How big is the difference with just changing the 24-bit color option while per-pixel lighting is off?

Actions #3

Updated by neirene over 1 year ago

pokechu22 wrote:

For both of these, the GPU has to do more work.

  • Disabling 24-bit color, although more accurate, means that when the game isn't using 24-bit color itself we have to do extra work in pixel shaders to reduce the quality to what would normally be possible. (The GameCube's embedded framebuffer only has enough space to store 24 bits per pixel, which could be 8 bits each for red/green/blue with no alpha (transparency), or 6 bits each for red/green/blue and 6 bits for alpha (transparency). Force 24-bit color uses 8 bits for red/green/blue and also allows 6 bits for alpha, since we're not memory constrained in the same way). I wouldn't expect this to have a significant impact, though, as the extra work is very small (even at 5x IR, where there are 25 times more pixels) (rgba6_format is always false when using 24-bit color).
  • Per-pixel lighting just requires more work in general. With vertex lighting (which is what real hardware does), a single triangle needs to have lighting calculated at 3 points (each of its vertices). With per-pixel lighting, this instead happens at the pixels that the triangle covers; this is generally hundreds of pixels (and at higher IRs, could easily be thousands). Modern GPUs can usually handle this, but it's still doing a lot more work.

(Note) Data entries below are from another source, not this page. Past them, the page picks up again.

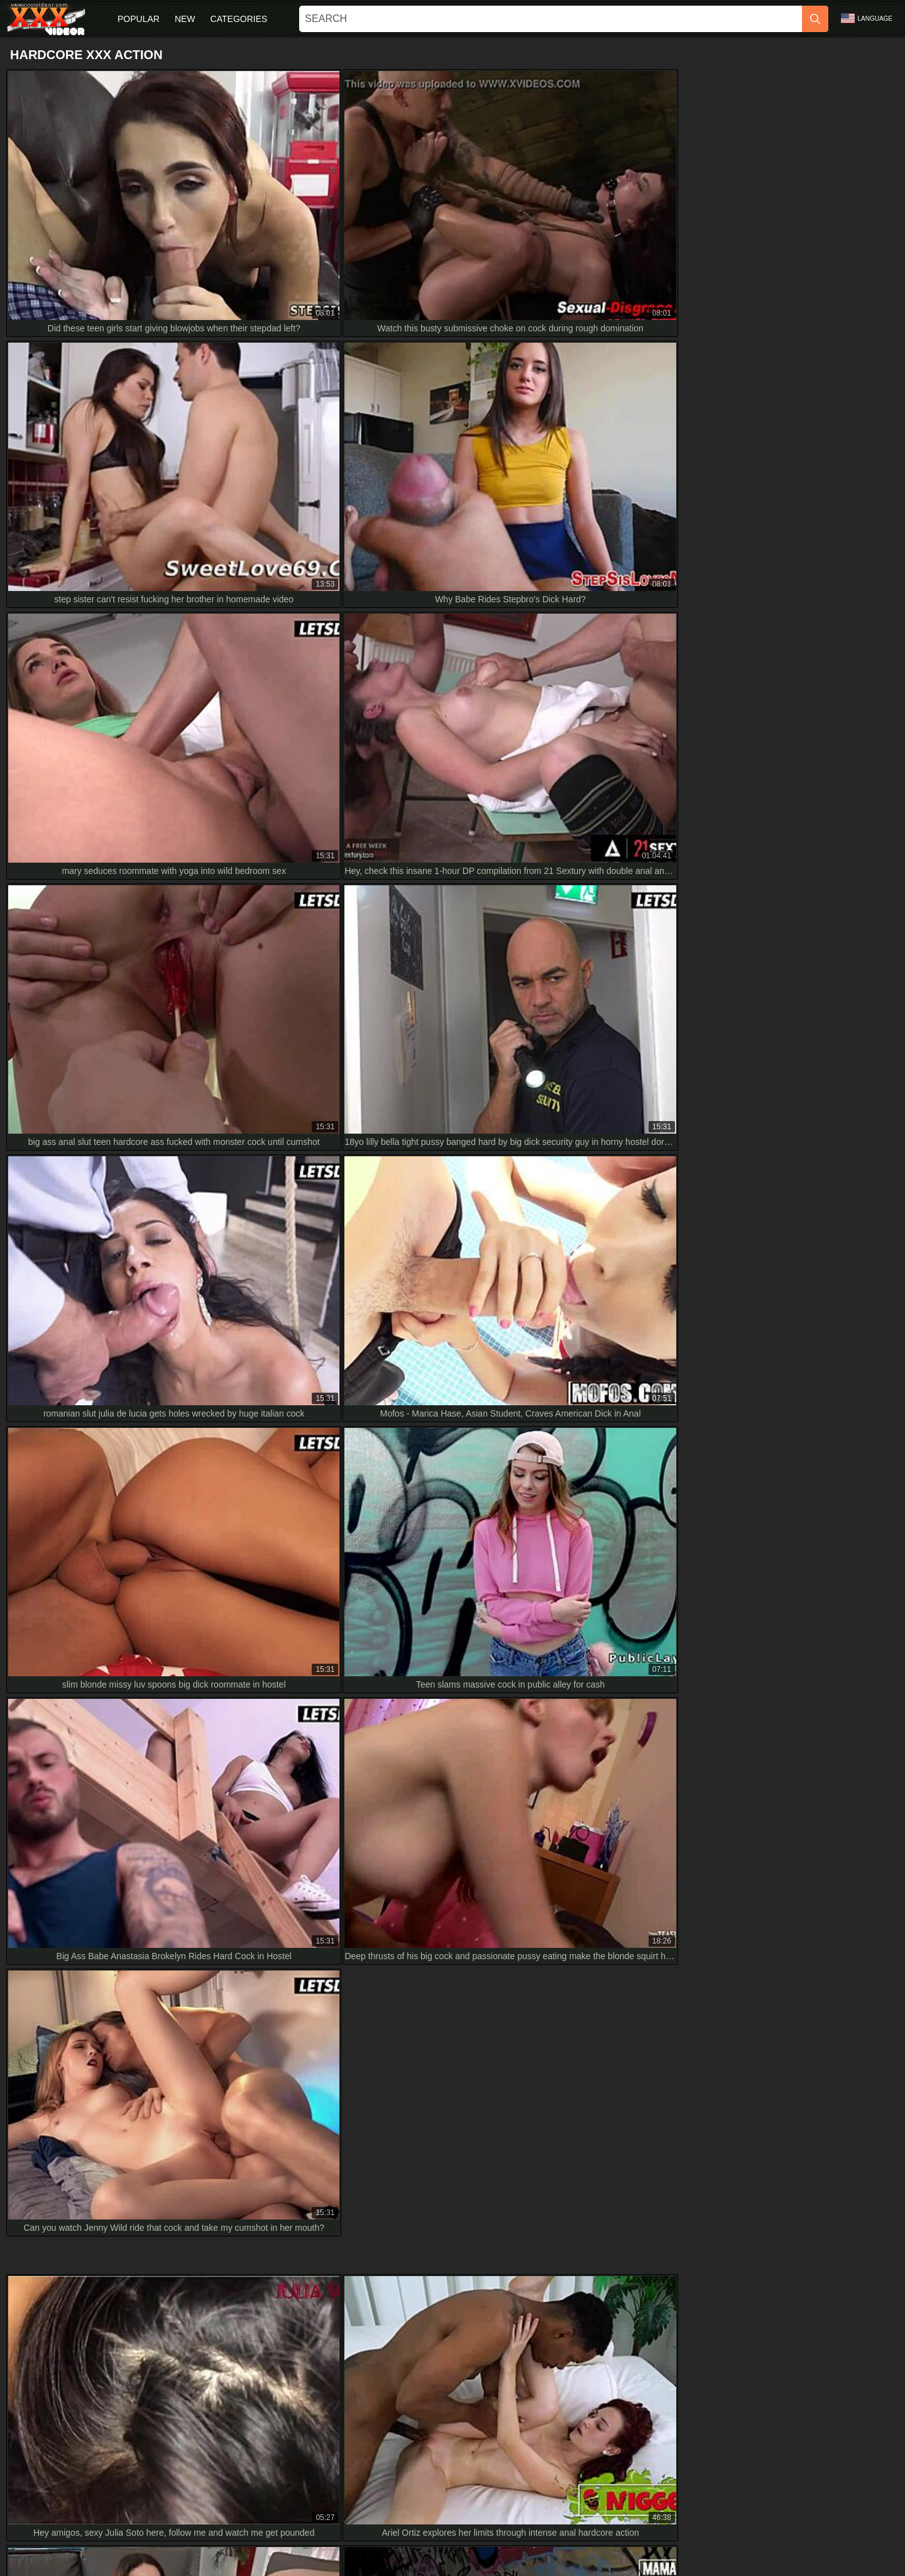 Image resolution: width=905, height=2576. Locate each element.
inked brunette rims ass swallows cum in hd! (101, 2040)
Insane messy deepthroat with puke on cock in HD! (115, 2152)
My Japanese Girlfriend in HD (73, 2236)
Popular (139, 19)
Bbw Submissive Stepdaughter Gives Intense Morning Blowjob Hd (144, 2180)
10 (578, 1359)
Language (866, 18)
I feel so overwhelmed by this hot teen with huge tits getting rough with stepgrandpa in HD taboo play (212, 2067)
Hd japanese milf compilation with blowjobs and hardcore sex (134, 2208)
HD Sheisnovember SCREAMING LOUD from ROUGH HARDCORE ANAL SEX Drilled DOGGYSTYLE (217, 2011)
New (185, 19)
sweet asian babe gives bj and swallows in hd (104, 2124)
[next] (609, 1360)
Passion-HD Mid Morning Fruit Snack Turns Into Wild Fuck (129, 2265)
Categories (239, 19) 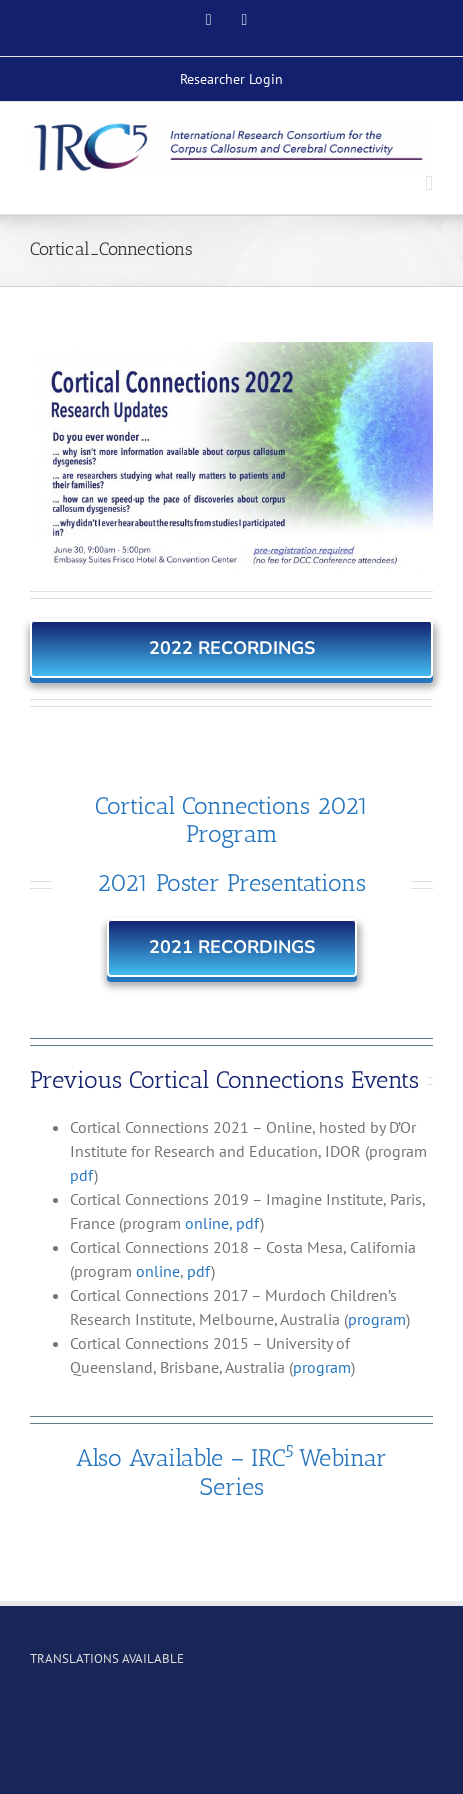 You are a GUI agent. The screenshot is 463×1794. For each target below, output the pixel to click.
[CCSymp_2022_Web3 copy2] (231, 456)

How big is the difference with just changing the 24-bit color option while per-pixel lighting is off?

Its a very small difference of 2~3 FPS, I just decided to report it because the description of the option itself said that it doesnt affects the performance.

Maybe the description can be updated to something more like “Slightly decreases performance while being more accurate to the original hardware” or something among those lines for both Pixel Light and 24 bit color…

Actions #4

Updated by phire over 1 year ago

Fair enough.

Technically both statements are accurate; Pixel lighting says "rarely causes slowdowns". I think it's assuming the user isn't trying to run at stupidly high IRs. Should probably be changed to be more explicit about this.

And when 24 bit color says it won't impact performance, it's really wanting to say that enabling it won't negatively impact performance.

There is a general theme on the "Enhancements" page that enhancements might cause negative performance impacts, and it's only wanting to point out the enhancements that won't. Disabling fog and copy filter probably also have a small performance improvement. Perhaps we should change them to be more explicit about potential performance advantages.